Iniyavale is a 1998 Indian Tamil-language drama film written and directed by Seeman. The film stars Prabhu, Gautami, Suvalakshmi and Keerthi Reddy. It was released on 15 May 1998.

== Plot ==

Prabhakaran, a poet, lives with his mother and his father. Prabhakaran has two friends Raja and Murugan who are like his brothers. A classical dancer admires his poems. His ambition is passing the IAS exams and becoming a collector at all costs before the marriage. Prabhakaran's father and Ramanathan are close friends and they decide to get Prabhakaran and Ramanathan's daughter Meena married. Meena is a very sensitive girl. Prabhakaran cannot accept and tries to cancel the marriage whereas Meena falls in love with her future groom Prabhakaran. Prabhakaran refuses for the marriage as a consequence Meena commits suicide because of a misinterpretation. Meena's family blames the innocent Prabhakaran. He feels guilty and decides to marry Meena's younger sister Manju, a playful girl. What transpires later forms the crux of the story.

== Production ==
Malayalam actress Manju Warrier was initially attached to the project but later opted out. Kausalya was expected to replace her, though later Suvaluxmi was cast. The cancellation of Prabhu's other film Nanba Nanba meant that he was able to clear his schedule to shoot for Iniyavale during March 1998.

== Soundtrack ==

The soundtrack was composed by Deva. The film marks lyricist Thamarai's debut in Tamil cinema.

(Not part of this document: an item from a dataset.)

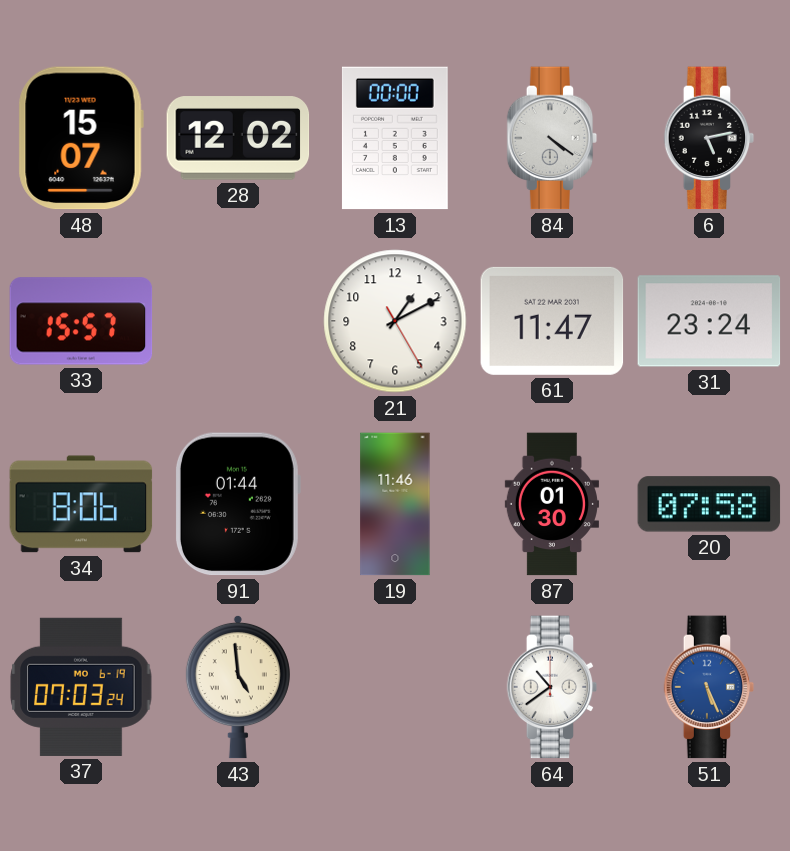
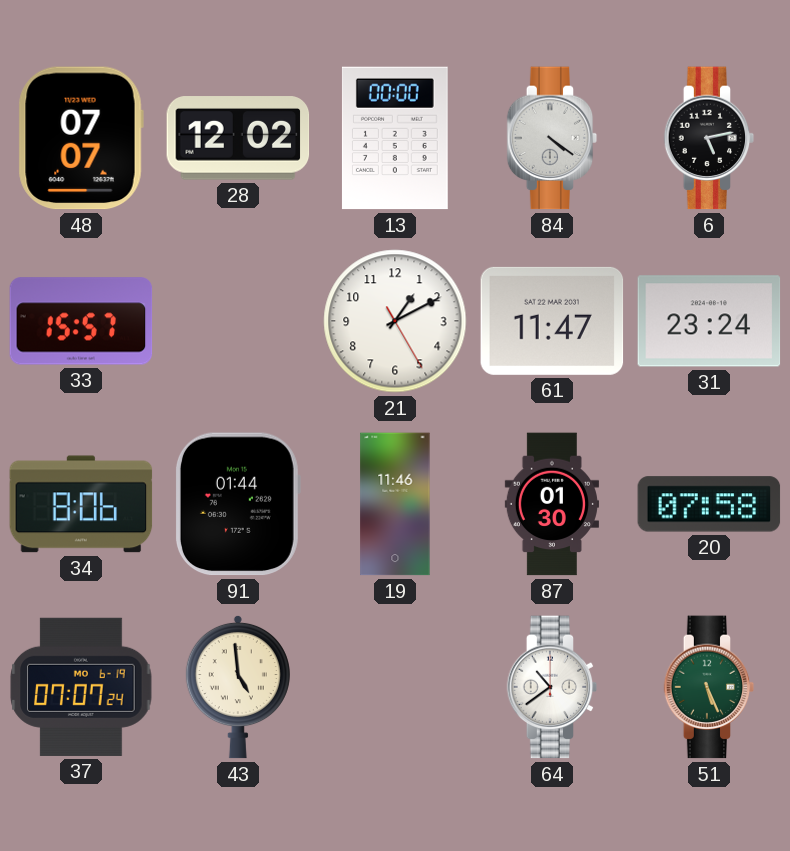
48: 15:07 -> 07:07
37: 07:03 -> 07:07
51 dial: blue -> green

| Song | Singer(s) | Lyrics | Duration |
| "Annakili Vannakili" | Krishnaraj | Punniyar | 4:59 |
| "Kanneerukku Kasu" | Krishnaraj | Seeman | 5:29 |
| "Malaroadu Piranthavala" | Hariharan, Anuradha Sriram | 5:27 |
| "Manja Manjala" | P. Unni Krishnan | Jeevan | 4:31 |
| "Thendral" | Anuradha Sriram | Thamarai | 6:08 |
| "Uyire Uyire" | Hariharan, Swarnalatha | Arivumathi | 5:03 |

== Reception ==
D. S. Ramanujam of The Hindu wrote, "It is a fusion of poetic narration and human drama in which director Seeman succeeds fairly well".